• _Exercise data_:

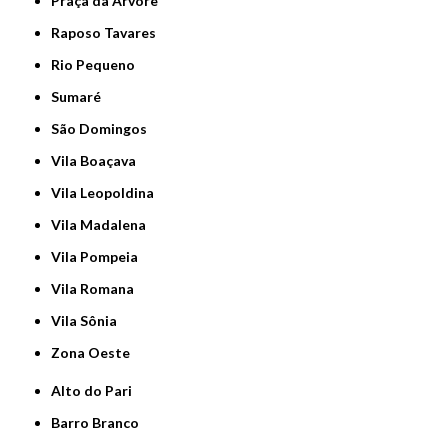
Praça da Arvore
Raposo Tavares
Rio Pequeno
Sumaré
São Domingos
Vila Boaçava
Vila Leopoldina
Vila Madalena
Vila Pompeia
Vila Romana
Vila Sônia
Zona Oeste
Alto do Pari
Barro Branco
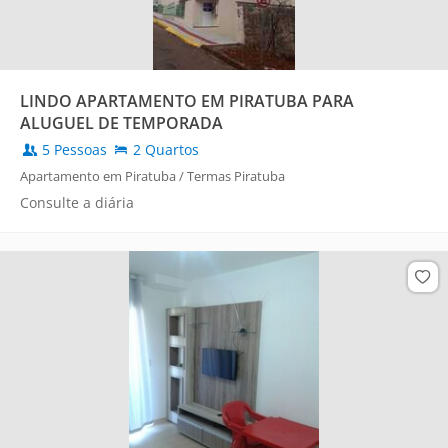
LINDO APARTAMENTO EM PIRATUBA PARA
ALUGUEL DE TEMPORADA
5 Pessoas
2 Quartos
Apartamento em Piratuba / Termas Piratuba
Consulte a diária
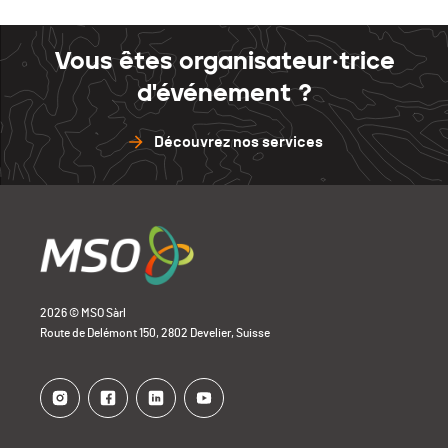
Vous êtes organisateur·trice
d'événement ?
Découvrez nos services
2026 © MSO Sàrl
Route de Delémont 150, 2802 Develier, Suisse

• _What you need to do_: Each record must be repeated verbatim, and no picture may appear in the copy.

• _Solution below_:
Praça da Arvore
Raposo Tavares
Rio Pequeno
Sumaré
São Domingos
Vila Boaçava
Vila Leopoldina
Vila Madalena
Vila Pompeia
Vila Romana
Vila Sônia
Zona Oeste
Alto do Pari
Barro Branco
LINDO APARTAMENTO EM PIRATUBA PARA
ALUGUEL DE TEMPORADA
5 Pessoas
2 Quartos
Apartamento em Piratuba / Termas Piratuba
Consulte a diária
Vous êtes organisateur·trice
d'événement ?
Découvrez nos services
2026 © MSO Sàrl
Route de Delémont 150, 2802 Develier, Suisse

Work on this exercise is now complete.